In my PHP code I have a date in my variable "$postedDate".
Now I want to get the date after 7 days, 15 days, one month and 2 months have elapsed.
Which date function should I use?
Output date format should be in US format.
In my PHP code I have a date in my variable "$postedDate".

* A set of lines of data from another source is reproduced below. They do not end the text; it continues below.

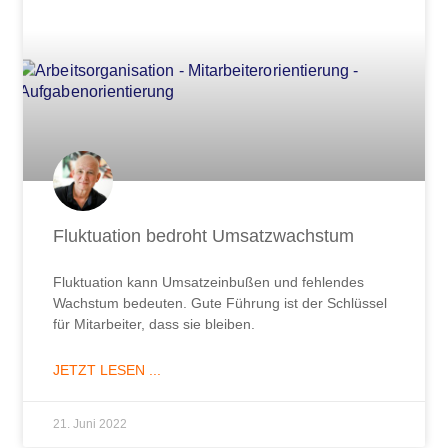
Fluktuation bedroht Umsatzwachstum
Fluktuation kann Umsatzeinbußen und fehlendes
Wachstum bedeuten. Gute Führung ist der Schlüssel
für Mitarbeiter, dass sie bleiben.
JETZT LESEN ...
21. Juni 2022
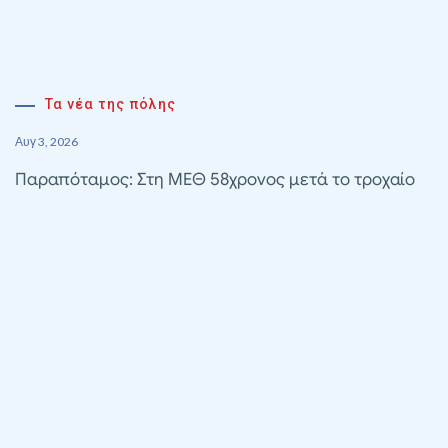
Τα νέα της πόλης
Αυγ 3, 2026
Παραπόταμος: Στη ΜΕΘ 58χρονος μετά το τροχαίο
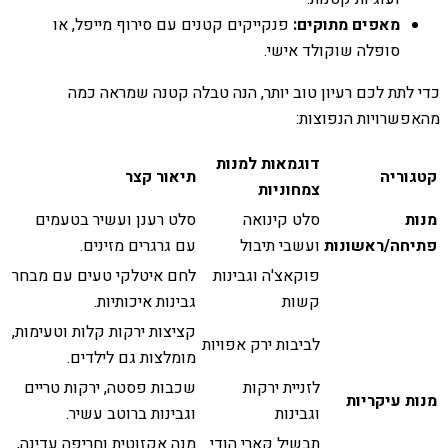
מאפים מתוקים:
פנקייקים קטנים עם סירוף מייפל, או
סופלה שוקולד אישי.
כדי לתת לכם רעיון טוב יותר, הנה טבלה קטנה שמראה כמה
מהאפשרויות הנפוצות:
דוגמאות למנות
קטגוריה
תיאור קצר
צמחוניות
מנות
סלט קינואה
סלט רענן ועשיר בטעמים
פתיחה/ראשונות
ועשבי תיבול
עם גרגרים מזינים.
פוקאצ'ה וגבינות
לחם איטלקי טעים עם מבחר
קשות
גבינות איכותיות.
קציצות ירקות קלות וטעימות,
לביבות ירק אפויות
מומלצות גם לילדים.
לזניית ירקות
שכבות פסטה, ירקות טריים
מנות עיקריות
וגבינות
וגבינות ברוטב עשיר.
תבשיל קארי הודי
מנה אקזוטית וחריפה עדינה,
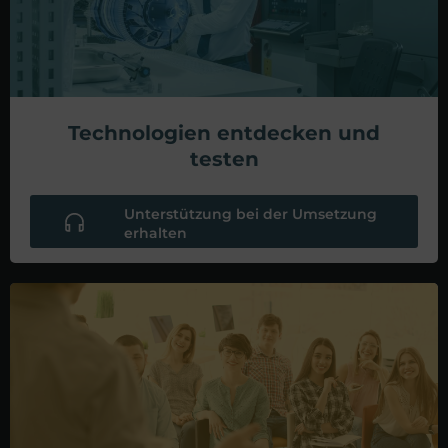
Technologien entdecken und
testen
Unterstützung bei der Umsetzung
erhalten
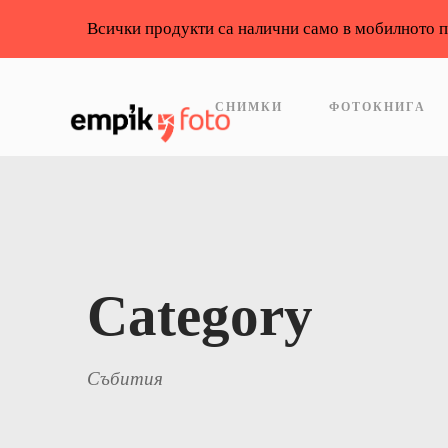
Всички продукти са налични само в мобилното 
СНИМКИ
ФОТОКНИГА
Category
Събития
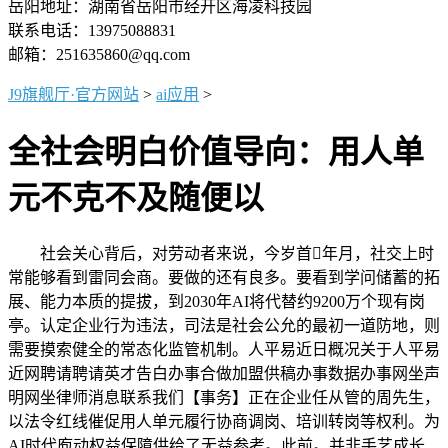
岳阳地址：湖南省岳阳市经开区海凌科技园
联系电话：13975088831
邮箱：251635860@qq.com
J9旗舰厅·官方网站
>
ai应用
>
全社会明白价值导向：用人单
元不克不及随便以
社会关心背后，对劳动者来说，今岁首年月，社交上时
常能够看到雷同会商。要做的还有良多。要看到学问储蓄的拓
展、能力本质的提拔，到2030年AI将代替约9200万个现有岗
亭。认定企业行为违法，司法是社会公允的最初一道防地，则
需要摸索健全的常态化监管机制。人平易近日概况关于人平易
近网聘请聘请英才告白办事合做加盟供稿办事数据办事网坐声
明网坐律师消息联系我们【事务】正在企业任从管的周先生，
以法令红线催促用人单元履行协商调岗、培训转岗等权利。为
AI时代庖动权益保障供给了无益参考。此前。并非手艺成长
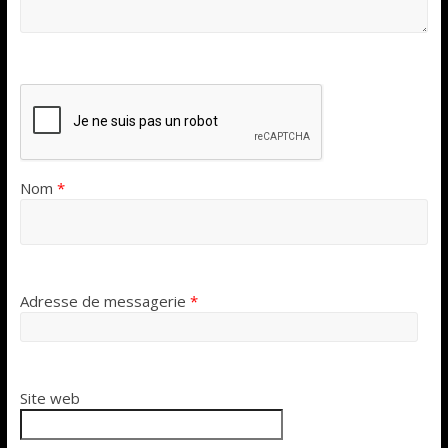
Nom
*
Adresse de messagerie
*
Site web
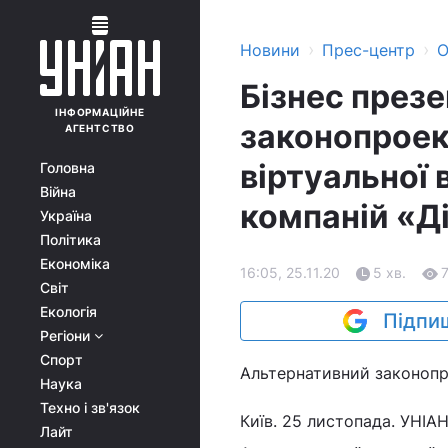
›
›
Новини
Прес-центр
О
Бізнес през
ІНФОРМАЦІЙНЕ
законопроек
АГЕНТСТВО
віртуальної 
Головна
Війна
компаній «Ді
Україна
Політика
Економіка
16:05, 25.11.20
5 хв.
Світ
Екологія
Підпиш
Регіони
Спорт
Альтернативний законопр
Наука
Техно і зв'язок
Київ. 25 листопада. УНІАН
Лайт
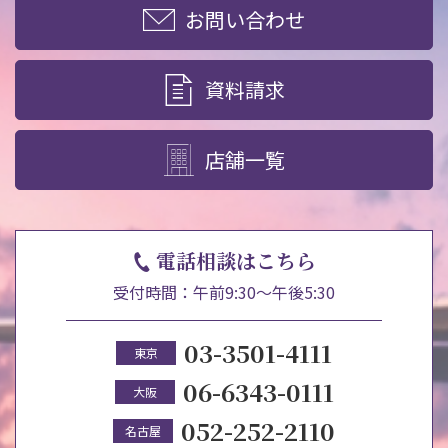
お問い合わせ
資料請求
店舗一覧
電話相談はこちら
受付時間：午前9:30～午後5:30
03-3501-4111
東京
06-6343-0111
大阪
052-252-2110
名古屋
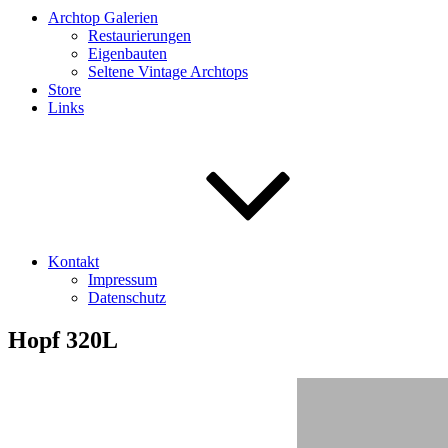
Archtop Galerien
Restaurierungen
Eigenbauten
Seltene Vintage Archtops
Store
Links
Kontakt
Impressum
Datenschutz
Hopf 320L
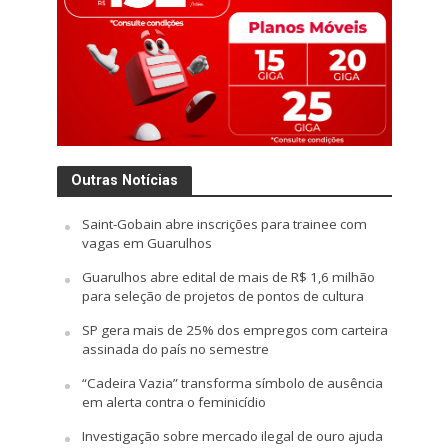
Outras Notícias
Saint-Gobain abre inscrições para trainee com
vagas em Guarulhos
Guarulhos abre edital de mais de R$ 1,6 milhão
para seleção de projetos de pontos de cultura
SP gera mais de 25% dos empregos com carteira
assinada do país no semestre
“Cadeira Vazia” transforma símbolo de ausência
em alerta contra o feminicídio
Investigação sobre mercado ilegal de ouro ajuda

Now I want to get the date after 7 days, 15 days, one month and 2 months have elapsed.
Which date function should I use?
Output date format should be in US format.
try this
$date = date("Y-m-d");// current date
$date = strtotime(date("Y-m-d", strtotime($date)) . " +1 day");
$date = strtotime(date("Y-m-d", strtotime($date)) . " +1 week");
$date = strtotime(date("Y-m-d", strtotime($date)) . " +2 week");
$date = strtotime(date("Y-m-d", strtotime($date)) . " +1 month");
$date = strtotime(date("Y-m-d", strtotime($date)) . " +30 days");
Use strtotime.
$newDate = strtotime('+15 days',$date)
$newDate will now be 15 days after $date. $date is unix time.
What’s the input format anyway?
1) If your date is, say, array of year, month and day, then you can mktime (0, 0, 0, $month, $day + 15, $year) or mktime (0, 0, 0, $month + 1, $day, $year). Note that mktime is a smart function, that will handle out-of-bounds values properly, so mktime (0, 0, 0, 13, 33, 2008) (which is month 13, day 33 of 2008) will return timestamp for February, 2, 2009.
2) If your date is a timestamp, then you just add, like, 15*SECONDS_IN_A_DAY, and then output that with date (/* any format */, $postedDate). If you need to add one month 30 days won’t of course always work right, so you can first convert timestamp to month, day and year (with date () function) and then use (1).
3) If your date is a string, you first parse it, for example, with strtotime (), then do whatevee you like.